Posts Tagged PCOS
I don’t understand the mechanism of action. But after my appointment on Friday, I had about 30 degrees more rotation in my neck and the pain was significantly decreased. I went again today, and I now have full rotation (no, not Exorcist level rotation, I mean standard side to side human rotation).
I’ve been told that the acupuncturist can treat my sleeping difficulties, and my menstrual problems, and my allergies, and my pain. I’d really like to believe this, because dear lord do I want those problems fixed. But I truly don’t understand the *how* of it. Unless…
Today was a tough day. Healthwise.
I’ve been on a gluten challenge for two weeks now, at the insistence of the celiac specialist I’m seeing. And… she’s not wrong. I need an intestinal biopsy for an official diagnosis, which will make insurance a hell of a lot easier to deal with. And that requires me eating enough gluten to damage my intestines. But…
There are about a billion symptoms that go along with celiac disease (okay, that’s a bit of an exaggeration), and I’ve got half a dozen of them at the moment. Most distressing was the realization that I’m not actually absorbing the vast majority of my medications. And yeah, it’s pretty obvious. And no, I’m not going into detail on this one. Rare though discretion is on my part.
Was it Heinlein who said that? For some reason, I want to attribute it to him.
Any rate. If you couldn’t tell from the title of this post (and really, it’s a dead giveaway) I’m talking about menstruation.

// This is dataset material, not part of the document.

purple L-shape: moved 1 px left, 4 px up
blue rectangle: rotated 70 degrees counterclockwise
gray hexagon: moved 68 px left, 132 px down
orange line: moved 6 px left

Here’s my menstrual calendar for the last year.
June 2009 – May 2010
I am apparently deeply untrustworthy.
Guess how I started my day today? With a spontaneous endometrial biopsy. Which is awesome. Aside from the pain part.
It actually is awesome. I’ve now seen three different gynecologists, two of whom are at Stanford (and I would have gladly seen the same doc both times, but she didn’t have any appointments available). One appointment was at PAMF, and that doc was quite nice, but also quite rushed.
I like PAMF. I get, for the most part, excellent care there. But one of the things that the Stanford docs have over PAMF is simply time. Stanford is an educational institution. Which means, sure, you may get a resident instead of a practicing physician, but it also means they have more time. And they’re more up to date on the newest tests and treatments. And they ask more questions. And they’re willing to run more tests. And they like exploring strange symptoms and conditions.
My first appt. at Stanford Gyn. took an hour, and in that time they did a thorough family history, did a pelvic exam, did a urine test, and gave me a sonogram. Right then and there. They wheeled the machine in and proceeded to show me my ovaries and point out my cysts. They also appreciated that I wanted to see those things.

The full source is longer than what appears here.